I consider that the sufferings of this present time are not worth comparing with the glory about to be revealed to us. For the creation waits with eager longing for the revealing of the children of God; for the creation was subjected to futility, not of its own will but by the will of the one who subjected it, in hope that the creation itself will be set free from its bondage to decay and will obtain the freedom of the glory of the children of God. We know that the whole creation has been groaning in labor pains until now; and not only the creation, but we ourselves, who have the first fruits of the Spirit, groan inwardly while we wait for adoption, the redemption of our bodies. For in hope we were saved. Now hope that is seen is not hope. For who hopes for what is seen? But if we hope for what we do not see, we wait for it with patience.

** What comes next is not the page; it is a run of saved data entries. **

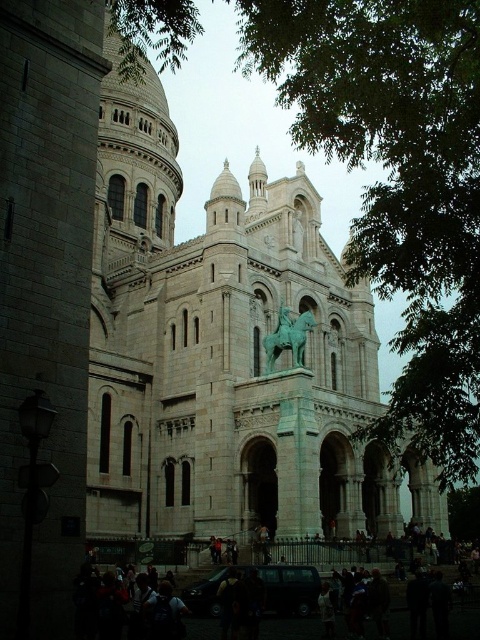 You are a tour guide explaining the cathedral and its surroundings to visitors. You mention both the green leafy tree at upper right and the green patina statue at center. How far apart are these two landmarks?

The green leafy tree at upper right and the green patina statue at center are 75.47 feet apart.

From the picture: You are a visitor standing at the entrance of the cathedral. You notice a green leafy tree at upper right and a green patina statue at center. Which object is closer to you from your current position?

The green leafy tree at upper right is closer to you because it is in front of the green patina statue at center, indicating it is nearer in the scene. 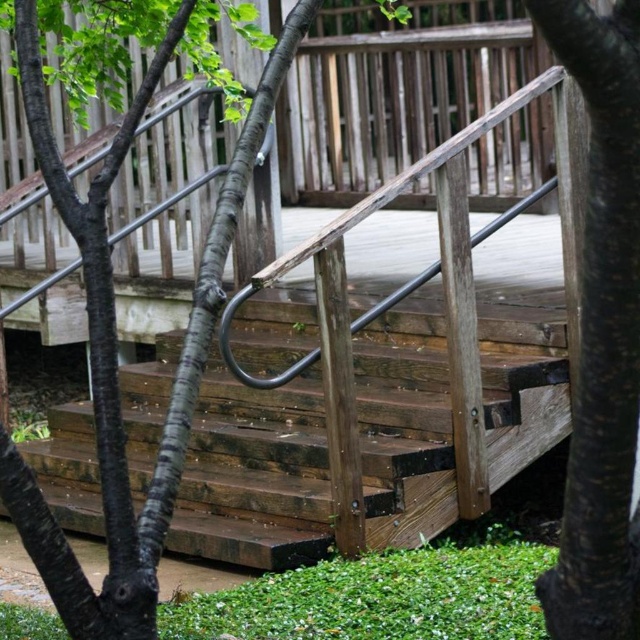 From the picture: Is weathered wood stairs at center smaller than dark brown wood at center?

No.

Does weathered wood stairs at center have a lesser height compared to dark brown wood at center?

No, weathered wood stairs at center is not shorter than dark brown wood at center.

The width and height of the screenshot is (640, 640). In order to click on weathered wood stairs at center in this screenshot , I will do `click(256, 474)`.

Find the location of a particular element. This screenshot has height=640, width=640. weathered wood stairs at center is located at coordinates (256, 474). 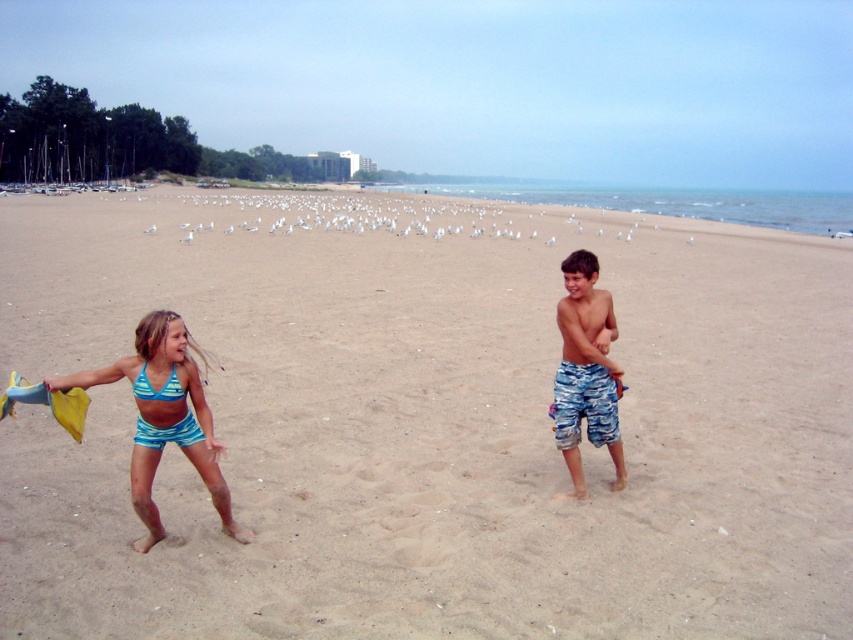 Question: Does beige sandy beach at center have a lesser width compared to camouflage shorts at right?

Choices:
 (A) yes
 (B) no

Answer: (B)

Question: Is beige sandy beach at center smaller than blue striped swimsuit at lower left?

Choices:
 (A) no
 (B) yes

Answer: (A)

Question: Which point is farther to the camera?

Choices:
 (A) camouflage shorts at right
 (B) blue striped swimsuit at lower left
 (C) blue fabric bikini top at center-left
 (D) beige sandy beach at center

Answer: (A)

Question: Among these points, which one is farthest from the camera?

Choices:
 (A) (154, 508)
 (B) (141, 394)
 (C) (572, 323)
 (D) (845, 241)

Answer: (D)

Question: Which of these objects is positioned closest to the blue fabric bikini top at center-left?

Choices:
 (A) camouflage shorts at right
 (B) beige sandy beach at center

Answer: (A)

Question: Is the position of beige sandy beach at center more distant than that of blue fabric bikini top at center-left?

Choices:
 (A) yes
 (B) no

Answer: (B) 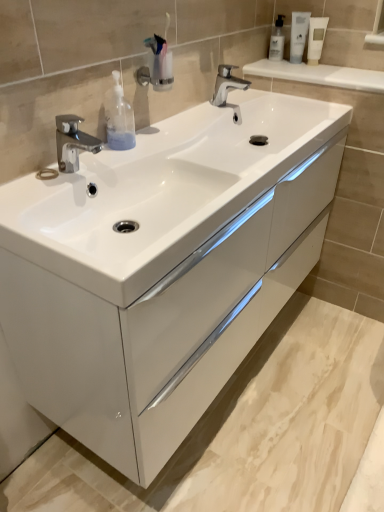 The width and height of the screenshot is (384, 512). What are the coordinates of `vacant area that is in front of white matte tube at upper right, positioned as the 3th mouthwash in left-to-right order` in the screenshot? It's located at (325, 76). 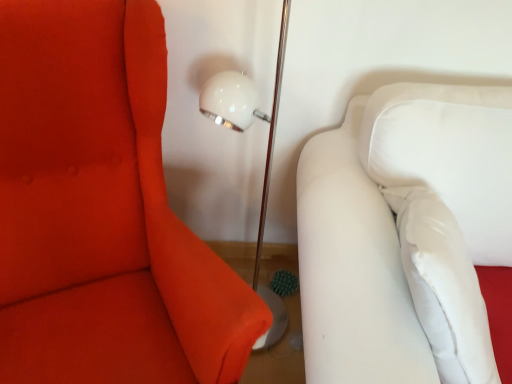 Question: In terms of height, does matte white sofa at right, positioned as the first furniture in left-to-right order, look taller or shorter compared to white fabric couch at right, marked as the second furniture in a left-to-right arrangement?

Choices:
 (A) tall
 (B) short

Answer: (A)

Question: From the image's perspective, is matte white sofa at right, positioned as the first furniture in left-to-right order, above or below white fabric couch at right, the first furniture viewed from the right?

Choices:
 (A) above
 (B) below

Answer: (A)

Question: From a real-world perspective, is matte white sofa at right, positioned as the first furniture in left-to-right order, above or below white fabric couch at right, marked as the second furniture in a left-to-right arrangement?

Choices:
 (A) above
 (B) below

Answer: (A)

Question: Looking at their shapes, would you say white fabric couch at right, marked as the second furniture in a left-to-right arrangement, is wider or thinner than matte white sofa at right, arranged as the second furniture when viewed from the right?

Choices:
 (A) thin
 (B) wide

Answer: (A)

Question: Which is correct: white fabric couch at right, marked as the second furniture in a left-to-right arrangement, is inside matte white sofa at right, positioned as the first furniture in left-to-right order, or outside of it?

Choices:
 (A) inside
 (B) outside

Answer: (B)

Question: Considering the positions of white fabric couch at right, the first furniture viewed from the right, and matte white sofa at right, positioned as the first furniture in left-to-right order, in the image, is white fabric couch at right, the first furniture viewed from the right, taller or shorter than matte white sofa at right, positioned as the first furniture in left-to-right order,?

Choices:
 (A) tall
 (B) short

Answer: (B)

Question: In the image, is white fabric couch at right, the first furniture viewed from the right, on the left side or the right side of matte white sofa at right, arranged as the second furniture when viewed from the right?

Choices:
 (A) left
 (B) right

Answer: (B) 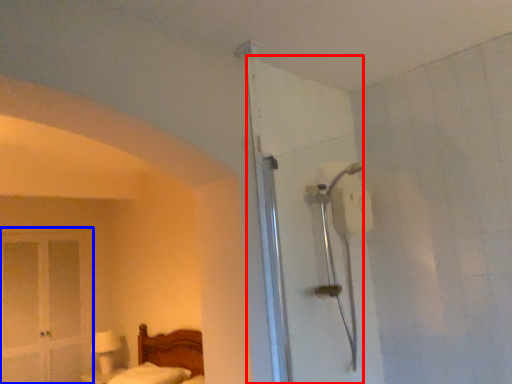 Question: Which of the following is the closest to the observer, door (highlighted by a red box) or screen door (highlighted by a blue box)?

Choices:
 (A) door
 (B) screen door

Answer: (A) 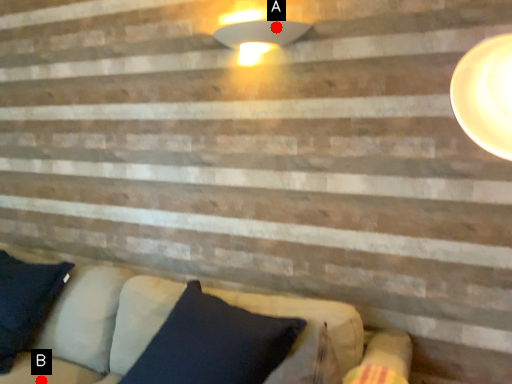 Question: Two points are circled on the image, labeled by A and B beside each circle. Which point is closer to the camera taking this photo?

Choices:
 (A) A is closer
 (B) B is closer

Answer: (B) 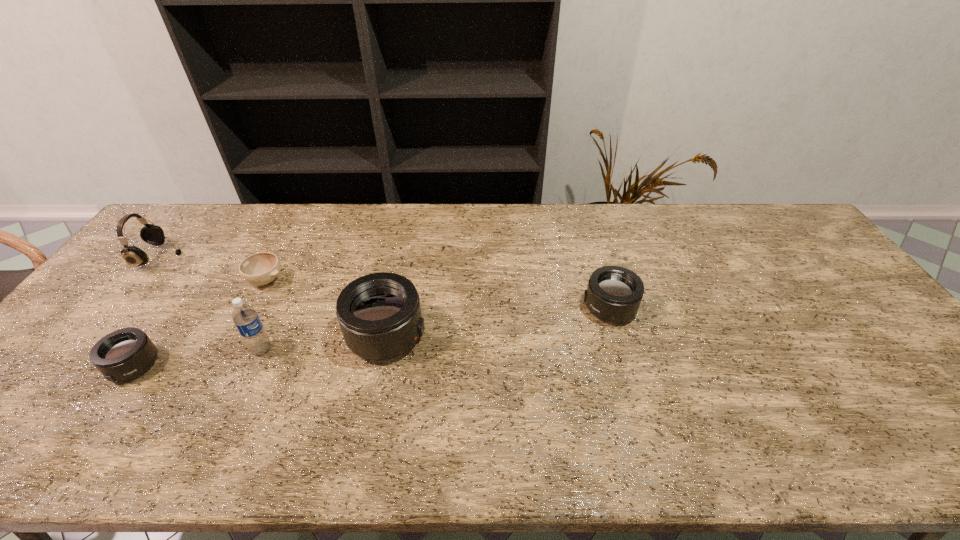 Identify the location of the fifth object from right to left. (124, 354).

Where is `the shortest telephoto lens`? the shortest telephoto lens is located at coordinates (124, 354).

The height and width of the screenshot is (540, 960). I want to click on the tallest telephoto lens, so click(x=379, y=314).

Where is `the fifth object from left to right`? The width and height of the screenshot is (960, 540). the fifth object from left to right is located at coordinates (379, 314).

Locate an element on the screen. The height and width of the screenshot is (540, 960). the rightmost telephoto lens is located at coordinates point(614,293).

Locate an element on the screen. the second shortest telephoto lens is located at coordinates (614, 293).

Locate an element on the screen. This screenshot has height=540, width=960. bowl is located at coordinates (261, 268).

Where is `headset`? This screenshot has width=960, height=540. headset is located at coordinates (151, 234).

In order to click on water bottle in this screenshot , I will do `click(245, 318)`.

The width and height of the screenshot is (960, 540). I want to click on vacant region located 0.380m on the side of the second telephoto lens from left to right with brand markings and control switches, so click(569, 335). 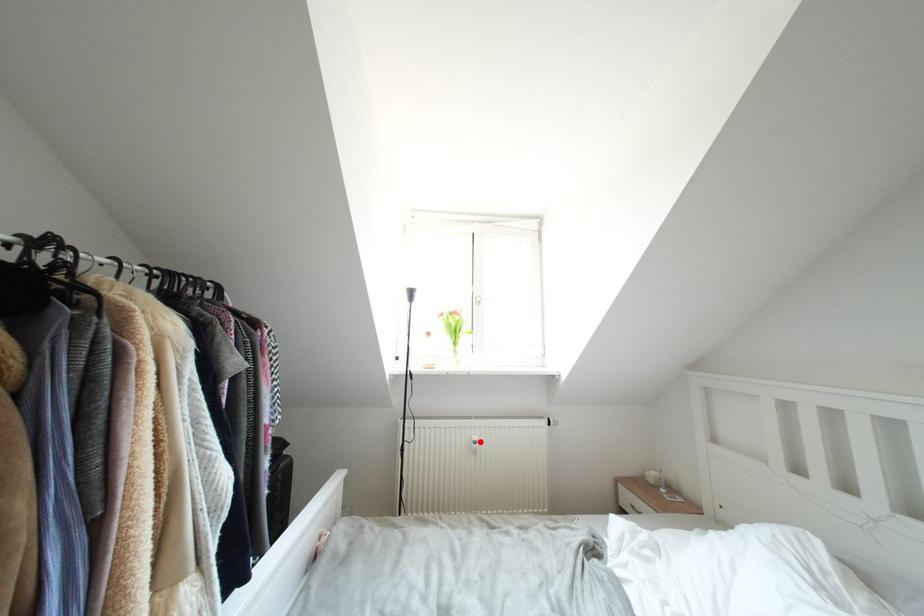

Letter in the Spirit of Paul to the Romans

Who hopes for what is seen?

If we are to believe in this letter, we have a lot of work to do. “Paul” is urging us to set our own creation free. Chapter 8, from which this excerpt is taken, deals with the problem of righteousness and entitlement… that being saved in hope does not mean that we are free to do whatever we want without consequences. His ambition in this letter is to show that the Jews of his time practiced their faith by strict adherence to the law, and to him, there was no way on earth this was possible, or even probable. What speaks to “Paul” is spiritual submission, the act of doing the right thing because the law did not always line up morally.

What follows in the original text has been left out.